I have the following models:
class Shelf(models.Model):
user = models.ForeignKey(User, on_delete=models.CASCADE)
name = models.CharField(max_length=200, db_index=True)
slug = models.SlugField(max_length=200, editable=False)
games = models.ManyToManyField(Game, blank=True, through='SortedShelfGames')
objects = ShelfManager()
description = models.TextField(blank=True, null=True)
class SortedShelfGames(models.Model):
game = models.ForeignKey(Game, on_delete=models.CASCADE)
shelf = models.ForeignKey(Shelf, on_delete=models.CASCADE)
date_added = models.DateTimeField()
order = models.IntegerField(blank=True, null=True)
releases = models.ManyToManyField(Release)
objects = SortedShelfGamesManager.as_manager()
class Game(models.Model):
name = models.CharField(max_length=300, db_index=True)

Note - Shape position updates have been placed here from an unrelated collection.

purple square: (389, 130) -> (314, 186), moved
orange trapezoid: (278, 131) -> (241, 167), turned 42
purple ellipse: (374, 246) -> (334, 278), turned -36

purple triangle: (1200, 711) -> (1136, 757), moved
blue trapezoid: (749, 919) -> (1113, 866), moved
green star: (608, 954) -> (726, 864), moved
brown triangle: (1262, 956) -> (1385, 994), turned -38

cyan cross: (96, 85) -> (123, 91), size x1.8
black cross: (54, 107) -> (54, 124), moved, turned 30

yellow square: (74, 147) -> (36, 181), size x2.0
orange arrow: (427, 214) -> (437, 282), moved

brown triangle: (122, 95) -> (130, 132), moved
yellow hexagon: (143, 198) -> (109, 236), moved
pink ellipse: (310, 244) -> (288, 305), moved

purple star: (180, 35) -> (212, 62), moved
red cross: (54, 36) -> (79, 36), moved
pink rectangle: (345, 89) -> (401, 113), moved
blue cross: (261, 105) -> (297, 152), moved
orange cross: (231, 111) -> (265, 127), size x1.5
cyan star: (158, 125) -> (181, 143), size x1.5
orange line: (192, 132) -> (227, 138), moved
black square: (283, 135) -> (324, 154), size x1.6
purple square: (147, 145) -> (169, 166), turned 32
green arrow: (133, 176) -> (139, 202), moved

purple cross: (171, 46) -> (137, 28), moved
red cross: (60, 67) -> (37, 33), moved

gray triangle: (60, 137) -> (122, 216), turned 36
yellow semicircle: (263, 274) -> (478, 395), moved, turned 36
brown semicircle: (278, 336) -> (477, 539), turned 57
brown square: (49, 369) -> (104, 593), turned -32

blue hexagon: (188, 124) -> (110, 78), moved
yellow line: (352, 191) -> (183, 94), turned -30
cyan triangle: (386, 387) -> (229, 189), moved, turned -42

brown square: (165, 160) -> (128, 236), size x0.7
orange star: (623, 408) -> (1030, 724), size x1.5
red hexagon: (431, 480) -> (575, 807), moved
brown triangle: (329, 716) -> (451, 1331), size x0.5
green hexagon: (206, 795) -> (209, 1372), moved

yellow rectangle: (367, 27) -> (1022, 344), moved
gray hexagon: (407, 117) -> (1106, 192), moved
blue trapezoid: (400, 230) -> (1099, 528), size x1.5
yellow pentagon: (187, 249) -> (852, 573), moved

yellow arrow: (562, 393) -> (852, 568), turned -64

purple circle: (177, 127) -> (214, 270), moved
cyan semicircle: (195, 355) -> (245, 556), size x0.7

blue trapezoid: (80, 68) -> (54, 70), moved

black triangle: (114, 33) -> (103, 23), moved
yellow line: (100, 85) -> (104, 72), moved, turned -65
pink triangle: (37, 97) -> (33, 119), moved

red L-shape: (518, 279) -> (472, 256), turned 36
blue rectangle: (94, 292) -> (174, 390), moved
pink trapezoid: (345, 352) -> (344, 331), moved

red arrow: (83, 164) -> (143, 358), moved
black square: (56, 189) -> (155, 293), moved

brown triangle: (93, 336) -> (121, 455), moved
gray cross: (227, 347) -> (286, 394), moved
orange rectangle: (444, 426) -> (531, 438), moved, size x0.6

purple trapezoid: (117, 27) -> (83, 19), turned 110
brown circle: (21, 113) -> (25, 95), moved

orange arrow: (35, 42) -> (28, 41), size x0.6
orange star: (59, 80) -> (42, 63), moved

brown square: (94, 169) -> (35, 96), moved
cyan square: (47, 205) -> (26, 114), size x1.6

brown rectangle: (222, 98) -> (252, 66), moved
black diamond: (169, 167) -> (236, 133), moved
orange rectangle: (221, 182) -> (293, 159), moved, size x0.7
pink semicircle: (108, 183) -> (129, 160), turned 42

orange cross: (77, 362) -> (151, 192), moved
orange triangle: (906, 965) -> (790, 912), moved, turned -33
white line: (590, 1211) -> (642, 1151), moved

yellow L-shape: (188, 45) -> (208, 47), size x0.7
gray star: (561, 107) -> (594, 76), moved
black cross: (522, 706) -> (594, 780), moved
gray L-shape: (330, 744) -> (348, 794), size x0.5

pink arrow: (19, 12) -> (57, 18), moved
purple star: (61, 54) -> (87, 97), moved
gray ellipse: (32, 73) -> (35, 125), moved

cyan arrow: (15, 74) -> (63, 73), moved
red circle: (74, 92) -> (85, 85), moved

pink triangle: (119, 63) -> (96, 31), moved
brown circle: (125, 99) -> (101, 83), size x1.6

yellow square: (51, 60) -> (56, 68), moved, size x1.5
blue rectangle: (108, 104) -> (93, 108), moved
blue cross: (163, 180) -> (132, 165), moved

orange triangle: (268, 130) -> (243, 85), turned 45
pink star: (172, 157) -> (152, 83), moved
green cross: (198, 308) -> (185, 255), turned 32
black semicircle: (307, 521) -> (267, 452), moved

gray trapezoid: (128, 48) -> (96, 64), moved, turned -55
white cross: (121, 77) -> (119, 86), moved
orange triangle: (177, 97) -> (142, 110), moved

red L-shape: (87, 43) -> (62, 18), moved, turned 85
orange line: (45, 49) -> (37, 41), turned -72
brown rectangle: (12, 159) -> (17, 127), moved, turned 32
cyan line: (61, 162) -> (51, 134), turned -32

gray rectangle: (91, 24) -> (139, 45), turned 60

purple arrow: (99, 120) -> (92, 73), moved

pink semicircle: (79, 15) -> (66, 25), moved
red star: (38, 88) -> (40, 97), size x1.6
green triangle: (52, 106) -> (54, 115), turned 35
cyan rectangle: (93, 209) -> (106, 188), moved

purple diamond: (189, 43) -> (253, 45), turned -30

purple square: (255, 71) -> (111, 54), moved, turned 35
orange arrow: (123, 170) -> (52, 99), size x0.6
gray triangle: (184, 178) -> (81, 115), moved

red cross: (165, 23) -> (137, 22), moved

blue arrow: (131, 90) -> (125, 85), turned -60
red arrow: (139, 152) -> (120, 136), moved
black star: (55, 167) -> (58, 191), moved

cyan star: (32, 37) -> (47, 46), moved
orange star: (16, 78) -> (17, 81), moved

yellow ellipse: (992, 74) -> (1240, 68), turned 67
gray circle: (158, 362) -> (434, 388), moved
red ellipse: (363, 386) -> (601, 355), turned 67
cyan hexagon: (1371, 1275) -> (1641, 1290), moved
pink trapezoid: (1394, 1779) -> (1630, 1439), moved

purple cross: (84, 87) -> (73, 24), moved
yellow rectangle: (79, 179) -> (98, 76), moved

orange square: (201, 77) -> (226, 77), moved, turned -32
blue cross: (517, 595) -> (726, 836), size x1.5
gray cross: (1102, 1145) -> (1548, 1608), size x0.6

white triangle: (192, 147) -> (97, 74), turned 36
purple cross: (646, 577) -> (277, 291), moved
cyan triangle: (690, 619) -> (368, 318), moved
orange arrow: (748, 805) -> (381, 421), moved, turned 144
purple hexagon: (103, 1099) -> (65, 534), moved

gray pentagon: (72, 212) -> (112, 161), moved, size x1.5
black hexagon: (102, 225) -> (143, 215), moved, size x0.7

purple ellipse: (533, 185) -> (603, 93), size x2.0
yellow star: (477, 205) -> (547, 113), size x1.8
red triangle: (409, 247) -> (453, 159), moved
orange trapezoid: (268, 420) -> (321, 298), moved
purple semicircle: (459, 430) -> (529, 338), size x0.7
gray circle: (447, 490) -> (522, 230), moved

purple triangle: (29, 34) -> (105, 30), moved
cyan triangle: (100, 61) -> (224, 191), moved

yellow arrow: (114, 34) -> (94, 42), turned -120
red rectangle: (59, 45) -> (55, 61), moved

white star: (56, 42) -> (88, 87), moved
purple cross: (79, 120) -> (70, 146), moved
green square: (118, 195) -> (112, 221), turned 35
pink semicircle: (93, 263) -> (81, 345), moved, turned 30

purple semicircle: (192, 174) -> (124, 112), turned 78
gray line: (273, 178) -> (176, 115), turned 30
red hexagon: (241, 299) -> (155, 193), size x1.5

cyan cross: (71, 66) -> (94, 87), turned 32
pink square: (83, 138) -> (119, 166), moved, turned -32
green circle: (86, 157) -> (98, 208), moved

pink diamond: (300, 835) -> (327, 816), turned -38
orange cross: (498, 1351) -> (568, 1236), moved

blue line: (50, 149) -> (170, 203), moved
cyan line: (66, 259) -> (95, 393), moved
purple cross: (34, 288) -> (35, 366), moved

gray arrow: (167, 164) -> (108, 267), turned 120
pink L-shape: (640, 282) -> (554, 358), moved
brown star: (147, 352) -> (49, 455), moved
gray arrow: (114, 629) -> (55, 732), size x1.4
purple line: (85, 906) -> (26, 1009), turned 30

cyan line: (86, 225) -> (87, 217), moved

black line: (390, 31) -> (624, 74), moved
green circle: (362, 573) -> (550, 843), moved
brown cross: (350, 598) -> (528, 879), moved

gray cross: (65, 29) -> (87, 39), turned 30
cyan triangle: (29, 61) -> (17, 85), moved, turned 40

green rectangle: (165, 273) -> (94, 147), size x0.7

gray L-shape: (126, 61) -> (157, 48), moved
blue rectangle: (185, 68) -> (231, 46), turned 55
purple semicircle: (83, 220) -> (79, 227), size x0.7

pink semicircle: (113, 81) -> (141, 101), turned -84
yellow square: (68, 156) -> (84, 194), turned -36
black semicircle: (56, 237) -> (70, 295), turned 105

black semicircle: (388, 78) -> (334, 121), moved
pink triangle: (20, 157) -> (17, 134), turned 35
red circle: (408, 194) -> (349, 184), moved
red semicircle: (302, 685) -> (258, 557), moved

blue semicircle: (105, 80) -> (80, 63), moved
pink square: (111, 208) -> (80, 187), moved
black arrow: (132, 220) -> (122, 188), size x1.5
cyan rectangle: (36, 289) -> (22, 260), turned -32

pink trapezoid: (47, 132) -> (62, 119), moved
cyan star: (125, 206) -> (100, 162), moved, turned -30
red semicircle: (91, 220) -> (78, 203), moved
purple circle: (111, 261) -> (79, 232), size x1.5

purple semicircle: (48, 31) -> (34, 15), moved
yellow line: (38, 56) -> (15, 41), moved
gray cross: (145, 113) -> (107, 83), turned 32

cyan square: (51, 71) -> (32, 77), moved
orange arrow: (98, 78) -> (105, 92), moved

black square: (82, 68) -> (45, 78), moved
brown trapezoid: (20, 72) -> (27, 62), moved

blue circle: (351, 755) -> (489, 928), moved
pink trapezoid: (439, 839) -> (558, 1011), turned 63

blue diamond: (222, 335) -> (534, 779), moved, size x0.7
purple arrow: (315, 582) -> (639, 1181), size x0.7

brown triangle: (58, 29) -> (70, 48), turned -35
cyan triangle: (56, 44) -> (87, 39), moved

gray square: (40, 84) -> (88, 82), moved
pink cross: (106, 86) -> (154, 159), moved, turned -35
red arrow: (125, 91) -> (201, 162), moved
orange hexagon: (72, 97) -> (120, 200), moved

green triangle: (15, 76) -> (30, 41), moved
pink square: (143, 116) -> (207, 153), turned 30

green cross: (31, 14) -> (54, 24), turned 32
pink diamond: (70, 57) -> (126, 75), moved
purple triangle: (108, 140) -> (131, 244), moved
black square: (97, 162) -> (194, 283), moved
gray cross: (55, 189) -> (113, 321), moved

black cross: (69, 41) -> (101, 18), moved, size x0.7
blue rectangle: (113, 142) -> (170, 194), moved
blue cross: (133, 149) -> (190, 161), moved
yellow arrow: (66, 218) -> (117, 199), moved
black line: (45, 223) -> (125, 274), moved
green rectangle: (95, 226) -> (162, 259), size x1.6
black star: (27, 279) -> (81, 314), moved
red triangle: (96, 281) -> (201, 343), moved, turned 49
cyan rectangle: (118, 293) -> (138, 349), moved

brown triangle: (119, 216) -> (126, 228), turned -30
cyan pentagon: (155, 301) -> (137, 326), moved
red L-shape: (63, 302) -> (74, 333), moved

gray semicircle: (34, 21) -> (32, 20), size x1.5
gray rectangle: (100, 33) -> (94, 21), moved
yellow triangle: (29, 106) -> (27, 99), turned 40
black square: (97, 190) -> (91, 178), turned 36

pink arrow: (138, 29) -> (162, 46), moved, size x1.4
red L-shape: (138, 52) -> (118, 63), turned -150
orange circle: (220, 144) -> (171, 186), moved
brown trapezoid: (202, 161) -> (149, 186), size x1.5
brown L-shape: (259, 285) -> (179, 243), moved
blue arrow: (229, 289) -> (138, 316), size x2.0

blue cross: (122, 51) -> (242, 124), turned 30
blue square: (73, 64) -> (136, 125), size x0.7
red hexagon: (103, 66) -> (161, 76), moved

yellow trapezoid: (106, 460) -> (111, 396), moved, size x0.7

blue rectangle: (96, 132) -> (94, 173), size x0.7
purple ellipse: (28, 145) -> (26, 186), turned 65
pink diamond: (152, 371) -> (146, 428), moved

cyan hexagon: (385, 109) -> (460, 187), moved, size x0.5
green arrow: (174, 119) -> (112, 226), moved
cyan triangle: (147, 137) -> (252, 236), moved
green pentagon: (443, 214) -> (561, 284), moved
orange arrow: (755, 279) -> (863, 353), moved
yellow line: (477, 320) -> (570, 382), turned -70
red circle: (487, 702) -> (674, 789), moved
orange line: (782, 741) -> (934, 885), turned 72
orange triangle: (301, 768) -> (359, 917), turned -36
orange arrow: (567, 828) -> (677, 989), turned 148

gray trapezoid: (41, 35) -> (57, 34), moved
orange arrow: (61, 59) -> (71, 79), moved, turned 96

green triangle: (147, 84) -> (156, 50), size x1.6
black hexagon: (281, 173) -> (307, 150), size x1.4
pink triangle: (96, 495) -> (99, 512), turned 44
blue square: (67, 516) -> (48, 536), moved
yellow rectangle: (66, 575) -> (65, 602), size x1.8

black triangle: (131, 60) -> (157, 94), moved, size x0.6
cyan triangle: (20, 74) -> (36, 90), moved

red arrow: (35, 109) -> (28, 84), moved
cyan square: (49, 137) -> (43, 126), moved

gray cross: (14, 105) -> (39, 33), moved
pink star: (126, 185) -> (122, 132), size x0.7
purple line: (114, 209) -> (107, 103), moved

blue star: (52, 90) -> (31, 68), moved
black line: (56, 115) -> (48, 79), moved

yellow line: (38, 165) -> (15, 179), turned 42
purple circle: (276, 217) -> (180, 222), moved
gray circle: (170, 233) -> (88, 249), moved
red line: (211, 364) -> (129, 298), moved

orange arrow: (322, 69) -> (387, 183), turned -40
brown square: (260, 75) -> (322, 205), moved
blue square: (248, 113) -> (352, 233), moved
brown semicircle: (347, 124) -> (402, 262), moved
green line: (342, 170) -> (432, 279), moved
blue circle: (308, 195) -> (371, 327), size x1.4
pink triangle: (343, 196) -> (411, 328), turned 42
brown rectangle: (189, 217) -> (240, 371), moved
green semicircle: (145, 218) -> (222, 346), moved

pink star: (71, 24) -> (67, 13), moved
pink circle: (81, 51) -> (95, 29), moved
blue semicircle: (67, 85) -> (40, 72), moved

sort_name = models.CharField(max_length=300, db_index=True)
...
I have a view where I want to get all of a user's SortedShelfGames, distinct on the Game relationship. I then want to be able to sort that list of SortedShelfGames on a few different fields. So right now, I'm doing the following inside of the SortedShelfGamesManager (which inherits from models.QuerySet) to get the list:
games = self.filter(
pk__in=Subquery(
self.filter(shelf__user=user).distinct('game').order_by('game', 'date_added').values('pk') # The order_by statement in here is to get the earliest date_added field for display
)
)
That works the way it's supposed to. However, whenever I try and do an order_by('game__sort_name'), the query takes forever in my python. When I'm actually trying to use it on my site, it just times out. If I take the generated SQL and just run it on my database, it returns all of my results in a fraction of a second. I can't figure out what I'm doing wrong here. The SortedShelfGames table has millions of records in it if that matters.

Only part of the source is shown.